O senador Major Olímpio destacou, ainda, que percebeu estímulos entre poucos praças e lideranças políticas para a paralisação continuar “o máximo possível”.

“Há estímulo para que se prolongue ao máximo o movimento. Nosso encarecimento foi que fizessem uma reflexão porque cada hora deles parados dá sentimento de tranquilidade para a criminalidade. Eu, como policial veterano, jamais teria a consciência tranquila se eu fosse lá e estimulasse a continuação do movimento”, acrescentou.

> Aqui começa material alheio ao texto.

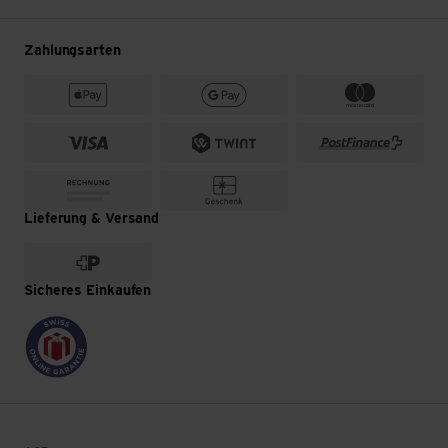
Zahlungsarten
Lieferung & Versand
Sicheres Einkaufen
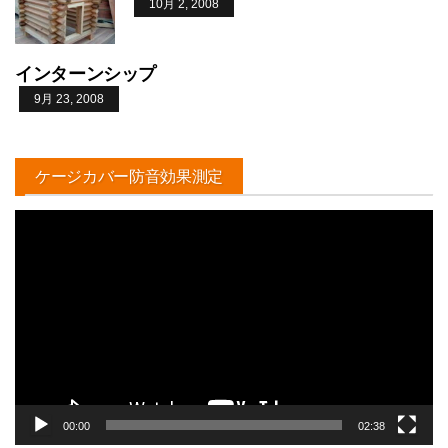
10月 2, 2008
インターンシップ
9月 23, 2008
ケージカバー防音効果測定
動
画
プ
レ
ー
ヤ
ー
00:00
02:38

Para Olímpio, a negociação cabe ao governador do Estado, e não a deputados e senadores. Ele destacou que o papel dos parlamentares é apenas de intermediar o diálogo, mas não o de impôr ou falar como representantes das categorias. “Nós não temos legitimidade nem pelas lideranças e nem pelo Governo. O nosso papel é ouvir, aconselhar quando possível”, reitera.

Negociações

Apesar de a GLO estar em vigor, o senador Tasso Jereissati informou que as tropas das Forças Armadas não irão forçar a retirada dos PMs amotinados em batalhões. As negociações devem continuar sendo feitas, entre o Governo do Estado e os policiais, paralelamente à atuação do Exército.

O objetivo é que as tropas atuem como reforço na Segurança Pública do Estado, principalmente em Fortaleza, na Região Metropolitana e em Sobral. Cerca de 2.500 homens do Exército farão o patrulhamento ostensivo somente na capital cearense. Além deste efetivo, haverá ainda 6 mil agentes da Polícia Militar e 150 da Força Nacional.

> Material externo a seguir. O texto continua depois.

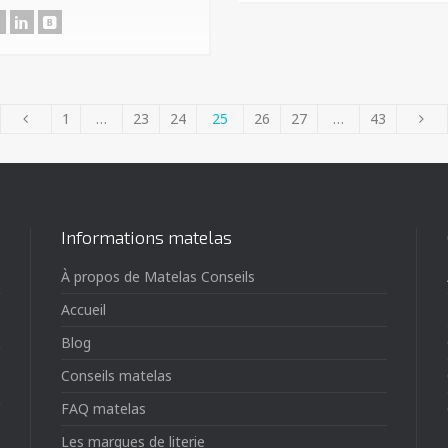
1
…
23
24
25
26
27
…
43
Informations matelas
À propos de Matelas Conseils
Accueil
Blog
Conseils matelas
FAQ matelas
Les marques de literie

Sem previsão de alta hospitalar para Cid

Internado em um hospital de Fortaleza, desde a última quinta-feira, o senador licenciado Cid Gomes (PDT) ainda não tem previsão de receber alta hospitalar. Ele foi atingido por dois tiros de pistola .40, na última quarta (19), ao tentar entrar, dirigindo uma retroescavadeira, num quartel da Polícia Militar dominado por agentes amotinados. Naquele dia, o pedetista convocou uma caminhada ao Centro da cidade e ao quartel para tentar acabar com o motim. Ele decidiu ir até Sobral após saber que PMs mascarados mandaram comerciantes fechar as portas e policiais abandonarem as viaturas.

Depois de ser atingido, o senador recebeu os primeiros atendimentos no Hospital do Coração, em Sobral e, posteriormente, foi transferido para um hospital particular de Fortaleza. Ele está sob os cuidados de uma equipe comandada pelo secretário da Saúde, Dr. Cabeto.

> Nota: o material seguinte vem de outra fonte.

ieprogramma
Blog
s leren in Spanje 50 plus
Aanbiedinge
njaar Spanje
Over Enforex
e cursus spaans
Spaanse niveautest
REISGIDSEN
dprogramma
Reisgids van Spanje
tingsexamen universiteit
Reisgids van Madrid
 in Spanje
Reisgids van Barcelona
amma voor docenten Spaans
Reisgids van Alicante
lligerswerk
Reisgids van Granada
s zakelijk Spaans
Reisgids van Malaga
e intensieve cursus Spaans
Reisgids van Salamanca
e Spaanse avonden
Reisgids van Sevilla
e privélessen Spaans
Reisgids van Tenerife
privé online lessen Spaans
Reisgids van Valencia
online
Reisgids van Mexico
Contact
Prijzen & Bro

Conforme boletim médico divulgado na sexta, Cid teve um trauma toráxico por arma de fogo, que ocasionou perfuração do hemotórax esquerdo, lesão pulmonar e pneumotórax hipertensivo. Ele está com uma drenagem na pleura e passando por fisioterapia respiratória e uso de antibióticos para restabelecer a função pulmonar. Devido ao processo de reabilitação, Cid Gomes está com visitas restritas. O boletim médico, no entanto, reforça que o senador está com quadro de saúde estável e sem risco de vida.

Segurança privada

O prefeito de Sobral, Ivo Gomes (PDT), anunciou, nesta sexta, a contratação de 100 seguranças privados para a terça (25) de Carnaval. Ele também autorizou o pagamento de hora extra à Guarda Municipal.

Contingente para Sobral

Ivo afirmou, ainda, que pediu ao secretário da Casa Civil, Élcio Batista, um contingente do Exército e da Força Nacional. Segundo ele, não há registro de ocorrências graves, mas há uma “estratégia de difusão de boatos”.